It is not about Intel vt-d's capability per my understanding, it is the
third
party PCIe switch's capability, they are not aware of ATS transation at
all,
if its downstream port endpoint device is removed/powered-off/link-down,
it couldn't feedback the upstream iommu a fault/completion/timeout for
ATS transaction breakage reason. While the root port could (verified).
>
> Granted, the Implementation Note you've pointed to allows 1 sec + 50%,
1 min (60 sec)+50%
> but that's not even a "must", it's a "should". So devices are free to
I could happen if blindly wait here, so we should avoid such case.
Thanks,
Ethan
> take even longer. We have to cut off at *some* point.
>
> Thanks,
>
> Lukas
On 12/21/2023 7:01 PM, Lukas Wunner wrote:
> On Thu, Dec 21, 2023 at 11:39:40AM +0100, Lukas Wunner wrote:
>> On Tue, Dec 19, 2023 at 07:51:53PM -0500, Ethan Zhao wrote:
>>> For those endpoint devices connect to system via hotplug capable ports,
>>> users could request a warm reset to the device by flapping device's link
>>> through setting the slot's link control register, as pciehpt_ist() DLLSC
>>> interrupt sequence response, pciehp will unload the device driver and
>>> then power it off. thus cause an IOMMU devTLB flush request for device to
>>> be sent and a long time completion/timeout waiting in interrupt context.
>> I think the problem is in the "waiting in interrupt context".
> I'm wondering whether Intel IOMMUs possibly have a (perhaps undocumented)
> capability to reduce the Invalidate Completion Timeout to a sane value?
> Could you check whether that's supported?
>
> Granted, the Implementation Note you've pointed to allows 1 sec + 50%,
> but that's not even a "must", it's a "should". So devices are free to
> take even longer. We have to cut off at *some* point.
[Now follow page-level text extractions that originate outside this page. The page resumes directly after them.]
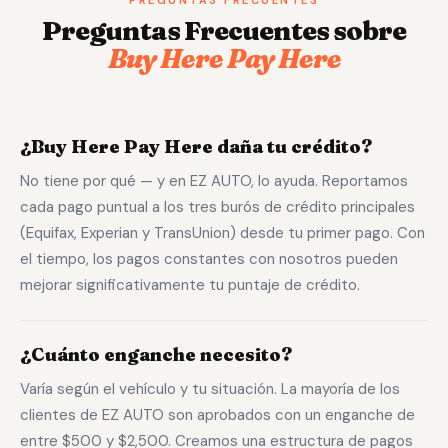
PREGUNTAS FRECUENTES
Preguntas Frecuentes sobre
Buy Here Pay Here
¿Buy Here Pay Here daña tu crédito?
No tiene por qué — y en EZ AUTO, lo ayuda. Reportamos
cada pago puntual a los tres burós de crédito principales
(Equifax, Experian y TransUnion) desde tu primer pago. Con
el tiempo, los pagos constantes con nosotros pueden
mejorar significativamente tu puntaje de crédito.
¿Cuánto enganche necesito?
Varía según el vehículo y tu situación. La mayoría de los
clientes de EZ AUTO son aprobados con un enganche de
entre $500 y $2,500. Creamos una estructura de pagos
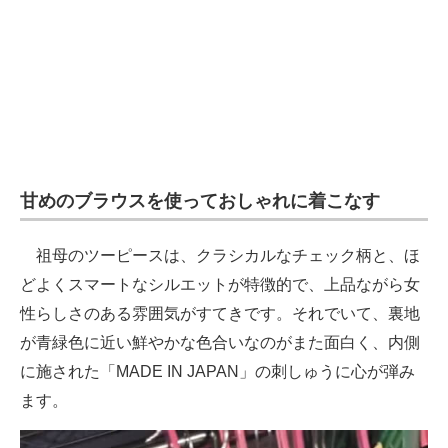
甘めのブラウスを使っておしゃれに着こなす
祖母のツーピースは、クラシカルなチェック柄と、ほ
どよくスマートなシルエットが特徴的で、上品ながら女
性らしさのある雰囲気がすてきです。それでいて、裏地
が青緑色に近い鮮やかな色合いなのがまた面白く、内側
に施された「MADE IN JAPAN」の刺しゅうに心が弾み
ます。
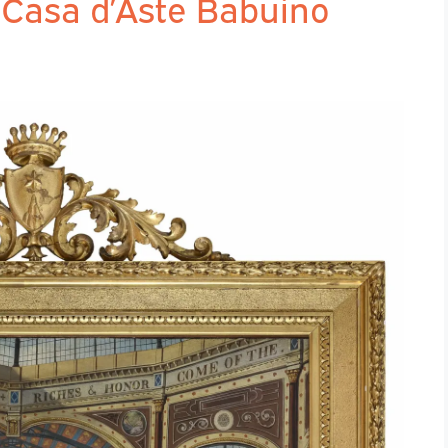
a Casa d’Aste Babuino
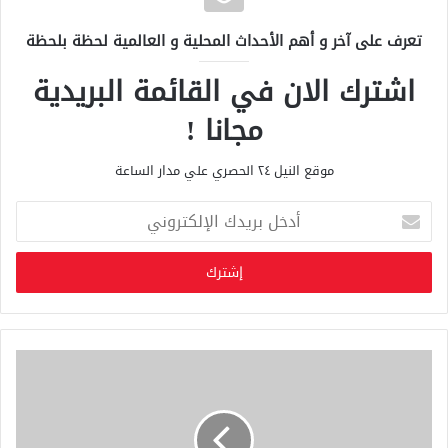
تعرف على آخر و أهم الأحداث المحلية و العالمية لحظة بلحظة
اشترك الان في القائمة البريدية
مجانا !
موقع النيل ٢٤ الحصري علي مدار الساعة
أ
د
خ
ل
ب
ر
ي
د
ك
ا
ل
إ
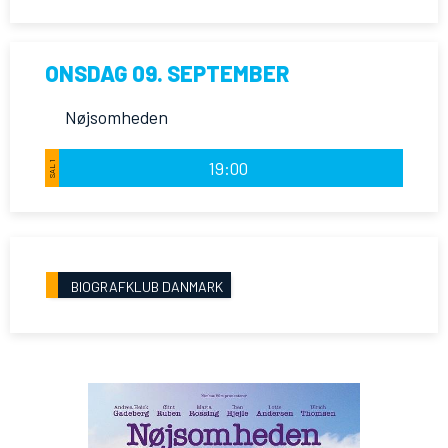
ONSDAG 09. SEPTEMBER
Nøjsomheden
19:00
SAL 1
BIOGRAFKLUB DANMARK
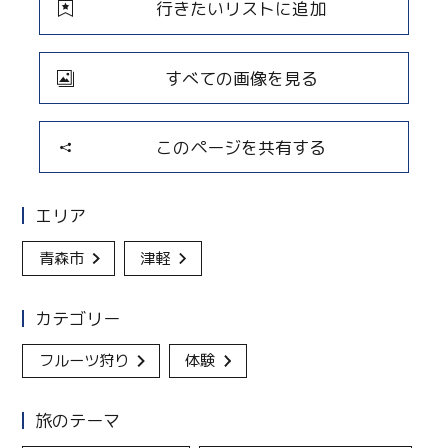
行きたいリストに追加
すべての画像を見る
このページを共有する
エリア
青森市
津軽
カテゴリー
フルーツ狩り
体験
旅のテーマ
I really "expected" there is interrrupt signal to iommu hardware when
the PCIe swtich downstream device 'gone', or some internal polling
/heartbeating the endpoint device for ATS breaking,
but so far seems there are only hotplug interrupts to downstream
control.
...
How to define the point "some" msec to timeout while software
break out the waiting loop ? or polling if the target is gone ?
Thanks,
Ethan
>
> Thanks,
>
> Lukas
On Fri, Dec 22, 2023 at 09:56:39AM +0800, Ethan Zhao wrote:
> I don't know if the polling along sleeping for completion of meanningless
> devTLB invalidation request blindly sent to (removed/powered down/link down)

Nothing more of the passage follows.